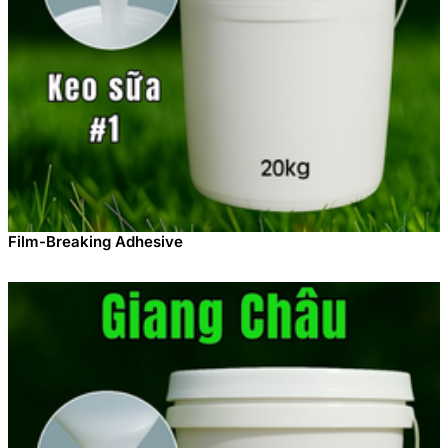
Film-Breaking Adhesive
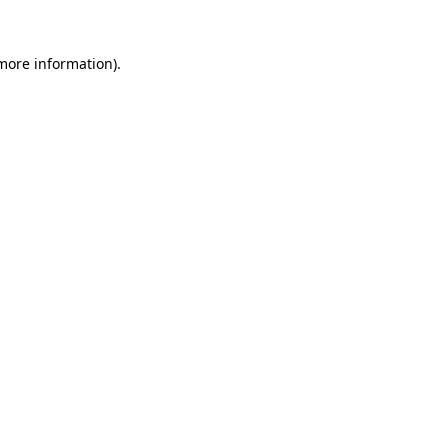
 more information).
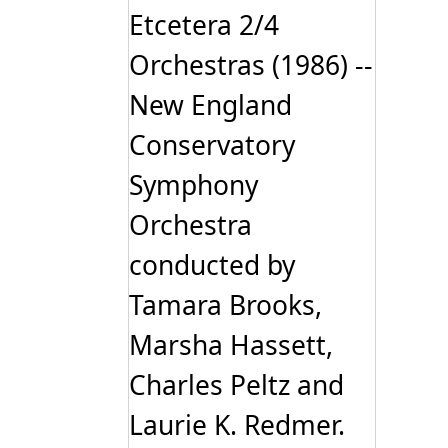
Etcetera 2/4
Orchestras (1986) --
New England
Conservatory
Symphony
Orchestra
conducted by
Tamara Brooks,
Marsha Hassett,
Charles Peltz and
Laurie K. Redmer.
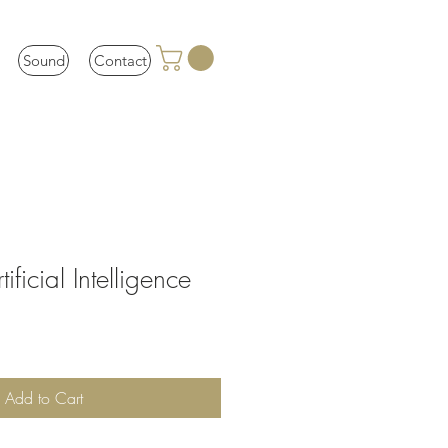
Sound
Contact
ificial Intelligence
Add to Cart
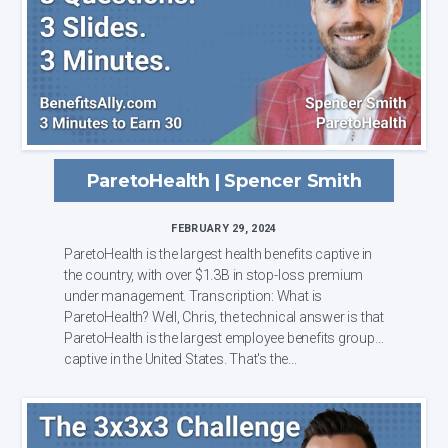
ParetoHealth | Spencer Smith
FEBRUARY 29, 2024
ParetoHealth is the largest health benefits captive in
the country, with over $1.3B in stop-loss premium
under management. Transcription: What is
ParetoHealth? Well, Chris, the technical answer is that
ParetoHealth is the largest employee benefits group
captive in the United States. That's the...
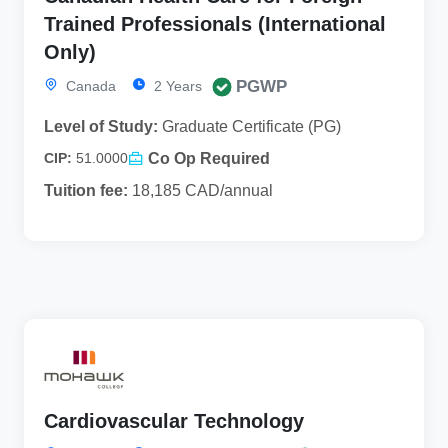
Trained Professionals (International
Only)
PGWP
Canada
2 Years
Level of Study:
Graduate Certificate (PG)
Co Op Required
CIP:
51.0000
Tuition fee:
18,185 CAD/annual
Cardiovascular Technology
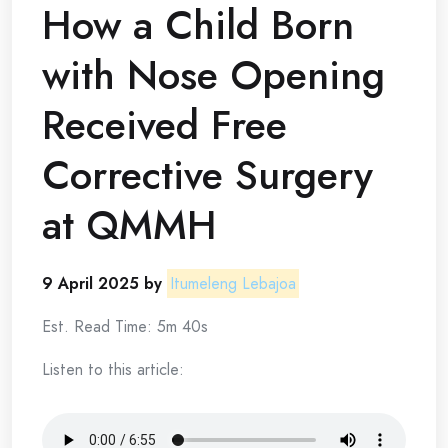
How a Child Born
with Nose Opening
Received Free
Corrective Surgery
at QMMH
9 April 2025 by
Itumeleng Lebajoa
Est. Read Time: 5m 40s
Listen to this article:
··········
### Exercise prompt
All of the material shown above needs to be duplicated exactly. Omit every picture.

### Solution to this task
Film-Breaking Adhesive
 more information).
Etcetera 2/4
Orchestras (1986) --
New England
Conservatory
Symphony
Orchestra
conducted by
Tamara Brooks,
Marsha Hassett,
Charles Peltz and
Laurie K. Redmer.
Sound
Contact
ificial Intelligence
Add to Cart
ParetoHealth | Spencer Smith
FEBRUARY 29, 2024
ParetoHealth is the largest health benefits captive in
the country, with over $1.3B in stop-loss premium
under management. Transcription: What is
ParetoHealth? Well, Chris, the technical answer is that
ParetoHealth is the largest employee benefits group
captive in the United States. That's the...
Trained Professionals (International
Only)
PGWP
Canada
2 Years
Level of Study:
Graduate Certificate (PG)
Co Op Required
CIP:
51.0000
Tuition fee:
18,185 CAD/annual
Cardiovascular Technology
How a Child Born
with Nose Opening
Received Free
Corrective Surgery
at QMMH
9 April 2025 by
Itumeleng Lebajoa
Est. Read Time: 5m 40s
Listen to this article:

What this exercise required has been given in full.